▸ **WHAT THE EXERCISE ASKS**
Skip all pictures; return exactly the lines from the one containing "http://my.gameschool.idv.tw/otherGameLink.ph" through the end of the data.

** RECORDS SUPPLIED follows **

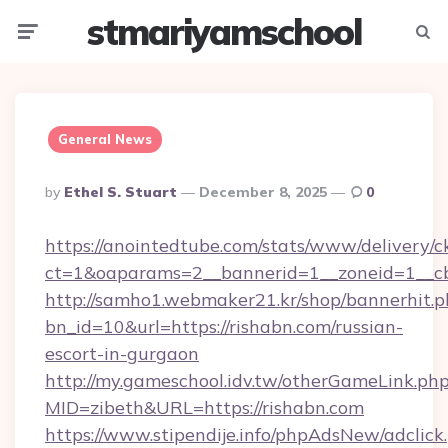
stmariyamschool
Menu
Searc
General News
Posted
By
Ethel S. Stuart
December 8, 2025
0
By
https://anointedtube.com/stats/www/delivery/c
ct=1&oaparams=2__bannerid=1__zoneid=1__cb
http://samho1.webmaker21.kr/shop/bannerhit.p
bn_id=10&url=https://rishabn.com/russian-
escort-in-gurgaon
http://my.gameschool.idv.tw/otherGameLink.ph
MID=zibeth&URL=https://rishabn.com
https://www.stipendije.info/phpAdsNew/adclick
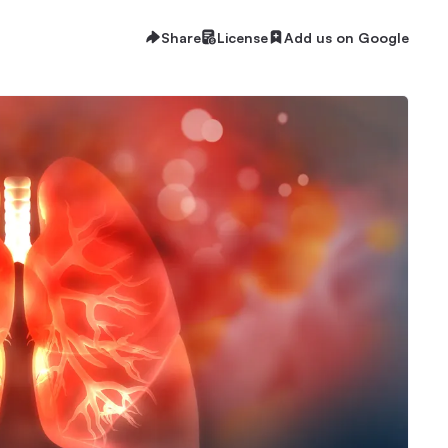
Share
License
Add us on Google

** End of RECORDS SUPPLIED **

▸ **RESPONSE**
http://my.gameschool.idv.tw/otherGameLink.ph
MID=zibeth&URL=https://rishabn.com
https://www.stipendije.info/phpAdsNew/adclick
Share
License
Add us on Google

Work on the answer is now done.